I grew up in a pretty dynamic blended family. I’m the youngest of five. My biological sister and I bounced between houses every Friday to honor our mom and dad’s equal custody arrangement. When we were with my mom we went to church, but I never recall us talking about anything spiritual. From the time I was 16 years old, I lived with my mom and I’d catch up with my dad occasionally over dinner or on the phone.

At the beginning of my senior year of college, my dad was diagnosed with aggressive terminal cancer. My sister and I immediately became his primary caregivers for those remaining months. While we were helping our father prepare for the end of his life, God used him to help me finally begin mine. My dad had come to know the Lord after I moved away, and it was his number one goal to be a witness so our faith would grow. When I recognized how much I was struggling in comparison to my dad’s peace and confidence, I was left with a burning question:

If my life isn’t affected by my faith, do I believe my faith is true?

That was the beginning of a long process of testing the faith I claimed on paper. Up until that point, I associated a dedicated Christian life with making the same, predictable drive down the same road multiple times a week for the rest of my life. I told myself I would get there when I was older and wouldn’t mind such a boring life.

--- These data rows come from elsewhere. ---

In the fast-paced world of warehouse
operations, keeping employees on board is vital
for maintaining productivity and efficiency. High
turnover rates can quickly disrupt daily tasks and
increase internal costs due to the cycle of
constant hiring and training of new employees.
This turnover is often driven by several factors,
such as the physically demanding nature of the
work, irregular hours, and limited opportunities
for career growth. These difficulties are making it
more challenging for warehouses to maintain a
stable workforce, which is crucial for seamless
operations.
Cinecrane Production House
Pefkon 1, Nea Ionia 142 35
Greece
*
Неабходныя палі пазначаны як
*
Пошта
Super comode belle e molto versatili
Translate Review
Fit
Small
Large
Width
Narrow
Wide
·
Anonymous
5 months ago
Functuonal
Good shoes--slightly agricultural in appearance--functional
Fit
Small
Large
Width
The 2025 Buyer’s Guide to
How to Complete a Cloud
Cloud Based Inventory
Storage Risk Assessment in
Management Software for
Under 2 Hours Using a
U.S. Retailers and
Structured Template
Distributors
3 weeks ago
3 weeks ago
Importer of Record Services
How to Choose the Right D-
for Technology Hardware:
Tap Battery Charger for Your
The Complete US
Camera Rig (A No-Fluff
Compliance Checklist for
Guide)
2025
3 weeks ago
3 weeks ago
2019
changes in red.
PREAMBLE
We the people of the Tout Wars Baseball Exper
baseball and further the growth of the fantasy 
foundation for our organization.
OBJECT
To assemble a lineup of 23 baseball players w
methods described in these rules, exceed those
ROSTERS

After my dad passed away, I had the opportunity to go on my first mission trip to 11 countries in 11 months. With college officially over, I was homeless, living out of a backpack and traveling to meet and serve people all around the world. That experience taught me so much about what it means to be a believer, especially as we met some truly inspirational giants in the faith.

The trip also gave me a lot of room to explore. I continued researching other religions and allowed myself to even consider them. This was refreshing because the more I researched, the more I realized Christianity was based on something that was meant to be credible and historically verifiable. If God wanted all nations to believe, faith couldn’t hinge on mysticism, cultural legends or schools of thought. Christianity isn’t like any of the other religions because Jesus either rose from the dead or He didn’t. I came to accept that if Jesus’ disciples were willing to die before they denied the resurrection, I had no reason to keep choosing my self-promoting ideas over Him.

Our culture is full of ideas that sound and feel good to us individually, but truth is singular. It pays no attention to our feelings because it existed before them and will continue unchanged long after them. That was what I wanted to build my life on—something I could pursue without any fear of someone’s counterargument or insightful questions.

I feel like my purpose now is to find ways to relate to people. Many people have the kind of doubts and honest skepticism I had before, and I have the honor of just encouraging them to fearlessly seek what is unchanging. I love asking questions and inviting people to yearn for something true. Before Jesus’ followers even knew the full story, Jesus was telling them to obey Him. And as they did, His authority became undeniable.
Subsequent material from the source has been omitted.